(RECORDS SHOWN)

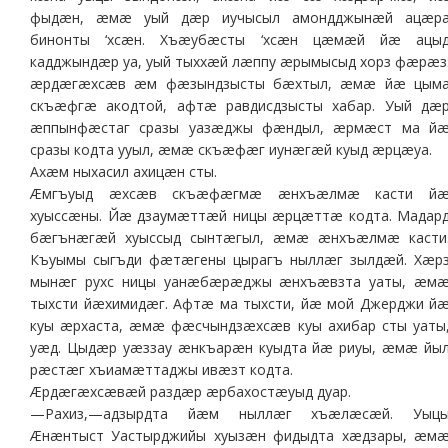
фыдæн, æмæ уый дæр иучысыл амондджынæй ацæр
бинонты ‘хсæн. Хъæубæсты ‘хсæн цæмæй йæ ацы
кадджындæр уа, уый тыххæй лæппу æрымысыд хорз фæрæз
æрдæгæхсæв æм фæзындзысты бæхтыл, æмæ йæ цым
скъæфгæ акодтой, афтæ равдисдзысты хабар. Уый дæ
æппынфæстаг сразы уазæджы фæндыл, æрмæст ма й
сразы кодта ууыл, æмæ скъæфæг иунæгæй куыд æрцæуа.
Ахæм ныхасил ахицæн сты.
Æмгъуыд æхсæв скъæфæгмæ æнхъæлмæ касти й
хуыссæны. Йæ дзаумæттæй ницы æрцæттæ кодта. Мадар
бæгънæгæй хуыссыд сынтæгыл, æмæ æнхъæлмæ касти
Къуымы сыгъди фæтæгены цырагъ ныллæг зылдæй. Хæр
мынæг рухс ницы уанæбæрæджы æнхъæвзта уаты, æм
тыхсти йæхимидæг. Афтæ ма тыхсти, йæ мой Джерджи й
куы æрхаста, æмæ фæсчындзæхсæв куы ахибар сты уаты
уæд. Цыдæр уæззау æнкъарæн куыдта йæ риуы, æмæ йы
рæстæг хъиамæттаджы ивæзт кодта.
Æрдæгæхсæвæй раздæр æрбахостæуыд дуар.
—Рахиз,—адзырдта йæм ныллæг хъæлæсæй. Уыц
Æнæнтыст Уастырджийы хуызæн фидыдта хæдзары, æм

(End RECORDS SHOWN)

* WHAT THE TASK ASKS
Restate each entry word for word, leaving out any pictures.

* SOLUTION FOR THIS PROBLEM
фыдæн, æмæ уый дæр иучысыл амондджынæй ацæр
бинонты ‘хсæн. Хъæубæсты ‘хсæн цæмæй йæ ацы
кадджындæр уа, уый тыххæй лæппу æрымысыд хорз фæрæз
æрдæгæхсæв æм фæзындзысты бæхтыл, æмæ йæ цым
скъæфгæ акодтой, афтæ равдисдзысты хабар. Уый дæ
æппынфæстаг сразы уазæджы фæндыл, æрмæст ма й
сразы кодта ууыл, æмæ скъæфæг иунæгæй куыд æрцæуа.
Ахæм ныхасил ахицæн сты.
Æмгъуыд æхсæв скъæфæгмæ æнхъæлмæ касти й
хуыссæны. Йæ дзаумæттæй ницы æрцæттæ кодта. Мадар
бæгънæгæй хуыссыд сынтæгыл, æмæ æнхъæлмæ касти
Къуымы сыгъди фæтæгены цырагъ ныллæг зылдæй. Хæр
мынæг рухс ницы уанæбæрæджы æнхъæвзта уаты, æм
тыхсти йæхимидæг. Афтæ ма тыхсти, йæ мой Джерджи й
куы æрхаста, æмæ фæсчындзæхсæв куы ахибар сты уаты
уæд. Цыдæр уæззау æнкъарæн куыдта йæ риуы, æмæ йы
рæстæг хъиамæттаджы ивæзт кодта.
Æрдæгæхсæвæй раздæр æрбахостæуыд дуар.
—Рахиз,—адзырдта йæм ныллæг хъæлæсæй. Уыц
Æнæнтыст Уастырджийы хуызæн фидыдта хæдзары, æм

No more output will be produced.